Reflecting on the martyrdom of Monsignor Romero may seem a very simple and easy thing, but it’s not. It’s not easy, simply because the concept of martyrdom in Monsignor Romero is not a theological concept, nor a philosophical idea. It is the concept of a Pastor and a Prophet, who assumed faith with a clarity regarding its implications in reality and in history.

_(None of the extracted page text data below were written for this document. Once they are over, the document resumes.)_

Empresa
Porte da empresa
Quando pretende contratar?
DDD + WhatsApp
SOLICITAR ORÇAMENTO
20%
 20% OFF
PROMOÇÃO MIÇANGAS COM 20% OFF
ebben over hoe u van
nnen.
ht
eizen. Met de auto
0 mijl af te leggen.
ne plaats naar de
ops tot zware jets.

In his homily from July 24, 1977, he tells us: “The Church cannot keep silent before these economic, political and social injustices. If the Church didn’t speak it would be an accomplice of marginalization, of an unhealthy and sinful conformity … “
In this sense, now that we want to rescue the tradition of martyrdom, we want to do it in the same spirit as Monsignor Romero, in his spirituality that encouraged him and illuminated him in his prophetic ministry. This is clear in his homily from August 14, 1977, when Monsignor Romero says: “The prophet has to disturb society when they are not acting in accordance with God.” There is deep wisdom in his words, because when a Christian assumes his or her faith responsibly, living out one’s faith not just intimately, but also living it out in all dimensions of relationships, be they human, political, social, or economic relationships, faith is itself an outcry against injustice, an outcry that calls out the reality behind God’s back, and converts to God. Faith converts to the justice of God.
From this conscience, Monsignor Romero was capable of saying: “Sisters and Brothers, on the occasion of my birthday, I have been able to understand once again that my life does not belong to me. Instead, it belongs to you,” from his Homily on August 21, 1977.
It is this clarity of faith that made Monsignor Romero not just a consistent Christian, but a pastor, a prophet consistent with and faithful to God, always seeking His justice among us.